Ekonomik krizin derinleşmesiyle beraber yükselen enflasyon temel gıda ürünlerinden barınmaya kadar her kalem grubunu vurdu.
Vatandaşın yükselen enflasyon karşısında alım gücü eridi. Temel gıdasını alamayan vatandaş kirasını da ödeyemez hale geldi. Artık ev kiralama bir lük oldu onun yerine insanlar oda kiralamaya kadar yöneldi.
Öğrenciler ya da yalnız yaşamak isteyenler yurtları ya da kiralık odaları tercih ediyor. Fakat oda kiralarken dikkat edilmesi gerek bazı noktalar için uzmanlar uyarıda bulundu.
Üniversitelerin açılmasına ramak kala bazı üniversite öğrencileri maddi bütçelerine göre Yüksek Öğrenim Kredi ve Yurtlar Kurumu (KYK) yurtlarında, bazıları özel yurtlarda, bazıları evde kalmayı tercih ederken bazı öğrencilerin tercihi ise oda kiralamaktan yana oldu.
Oda kiralarken de aynı ev kiralar gibi sözleşme yapmanın şart olduğunu söyleyen uzmanlar, kiraladıkları odayı, kiralama ücretini ve kira artış tutarı net bir biçimde kira sözleşmesinde yer verildiği takdirde bir sıkıntının olmayacağını dile getirdi.
Uzmanlar, kiraya veren mülk sahiplerinin ise kiralama yaparken kefil koşuluyla ileride oluşabilecek sorunları bertaraf edebileceklerini dile getirdi.
HEM ÖĞRENCİ HEM MAL SAHİBİ KORUNUR
Avukat Sefa Coşkun, öğrencilerin oda kiralamalarında mutlaka sözleşme yapmaları gerektiğini söyleyerek “Öğrenci de olsa normal vatandaş da olsa bir yeri kiralarken kiralayan ile mutlaka yazılı kira sözleşmesi yapma mecburiyeti var.
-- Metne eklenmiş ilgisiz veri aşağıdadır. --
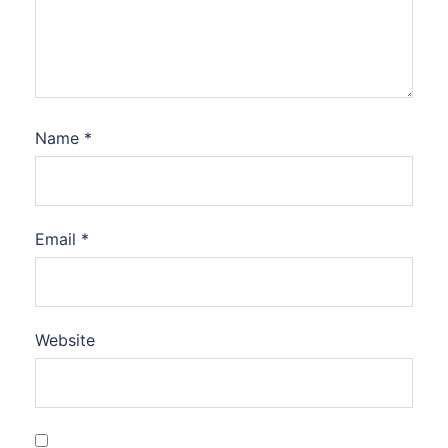
Name
*
Email
*
Website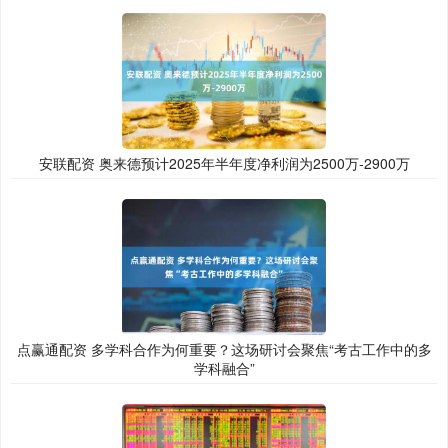
安联配资 奥来德预计2025年半年度净利润为2500万-2900万
点赢通配资 多学科合作为何重要？这场研讨会聚焦“考古工作中的多
学科融合”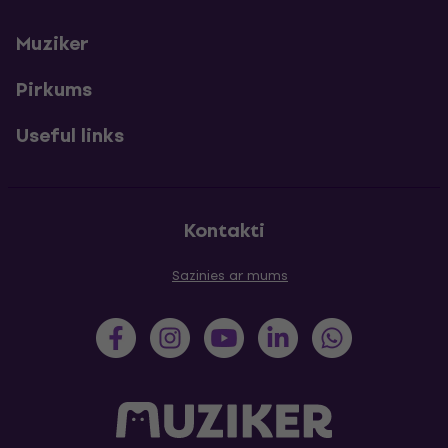
Muziker
Pirkums
Useful links
Kontakti
Sazinies ar mums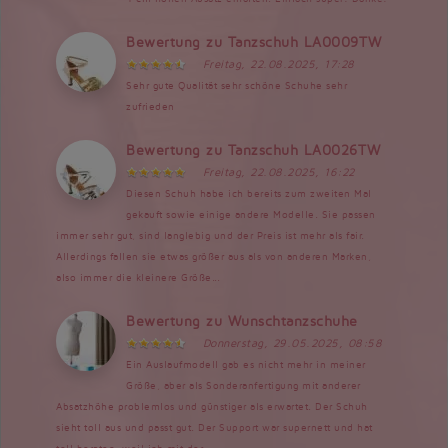
Bewertung zu Tanzschuh LA0009TW
Freitag, 22.08.2025, 17:28
Sehr gute Qualität sehr schöne Schuhe sehr
zufrieden
Bewertung zu Tanzschuh LA0026TW
Freitag, 22.08.2025, 16:22
Diesen Schuh habe ich bereits zum zweiten Mal
gekauft sowie einige andere Modelle. Sie passen
immer sehr gut, sind langlebig und der Preis ist mehr als fair.
Allerdings fallen sie etwas größer aus als von anderen Marken,
also immer die kleinere Größe...
Bewertung zu Wunschtanzschuhe
Donnerstag, 29.05.2025, 08:58
Ein Auslaufmodell gab es nicht mehr in meiner
Größe, aber als Sonderanfertigung mit anderer
Absatzhöhe problemlos und günstiger als erwartet. Der Schuh
sieht toll aus und passt gut. Der Support war supernett und hat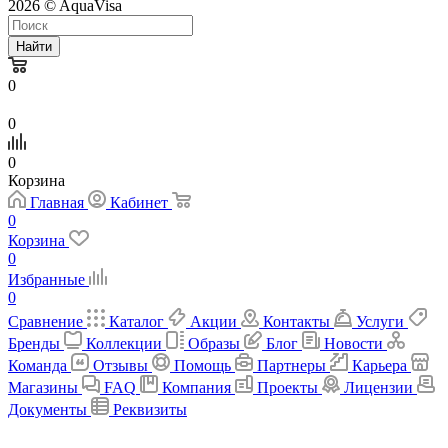
2026 © AquaVisa
Найти
0
0
0
Корзина
Главная
Кабинет
0
Корзина
0
Избранные
0
Сравнение
Каталог
Акции
Контакты
Услуги
Бренды
Коллекции
Образы
Блог
Новости
Команда
Отзывы
Помощь
Партнеры
Карьера
Магазины
FAQ
Компания
Проекты
Лицензии
Документы
Реквизиты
Öğrencinin eğer bir yer kiralaması, oda kiralaması söz konusu ise sözleşmede odanın yeri ihtilaf olmayacak şekilde yeri net belirlemek kaydıyla dilediği sözleşmeyi yapabilir. Hukuka ve ahlaka aykırı olmayan sözleşmeler yapılabilir ve geçerlidir. Sözleşme hem öğrenciyi hem de mal sahibini korur” ifadelerini kullandı.
YAZILI SÖZLEŞME ŞARTI
Ev sahipleri açısında bakıldığında sözleşme yapılmadığı takdirde sorunlara yol açılabileceğini belirten Avukat Coşkun, “Hukuken karşılaştığımız en büyük problem ev sahibi açısından parasının ödenmemesidir. Ev sahibi sözleşme yapmaması ve oluşabilecek aksi bir durumda muhatap bulamaması en büyük sorunlardan birisi. Hal böyle olunca da kiraya veren, kira parasını alabilmek için kefil isteyebilir. Eğer ki kefil alınamıyorsa kiraya verenin parası risk altındadır. Tahsil edememe imkanı var. Öğrenci aleyhinde yapılan icra takipleri ise genellikle sonuçsuz kalmaktadır. Eğer iki taraf da anlaşamazsa, sorunlar varsa olay ihtilafa dahil olur. Mecurun tamamını mı kiraya verdi, kiracı tamamını mı kiraladı, oda mı kiralandı? Bu durumlar yazılı bir kira sözleşmesi olmazsa ispatlanamaz. Kira parasının tespitinde bilirkişiler dava aşamasında yazılı bir durum olmadığı vakit neye karar vereceklerini bilemezler. Kira parası tahsili noktasında kiraya veren hem de kiracı sözleşme yapılmazsa risk altındadır. Yazılı sözleşme şart” değerlendirmesinde bulundu.
“MUTLAKA YAZILI SÖZLEŞME YAPSINLAR, KİRA PARASINI NET BELİRLESİNLER”
Öğrencilerin oda kiralarken nelere dikkat etmesi gerektiğini sıralayan Coşkun, “Öğrenciler, paylaşımlı ev ve normal ev kiralarken mutlaka yazılı sözleşme yapsınlar, kira parasını net belirlesinler. Özellikle şimdilerde çok ihtilaf konusu olan kira parasının artışı ile ilgili şartları da mutlaka sözleşmenin hususi şartları kısmında belirtsinler. Her iki taraf için de hem kiraya veren hem kiracılar için gelecekte bir güvence sağlayacaktır” ifadelerini kullandı.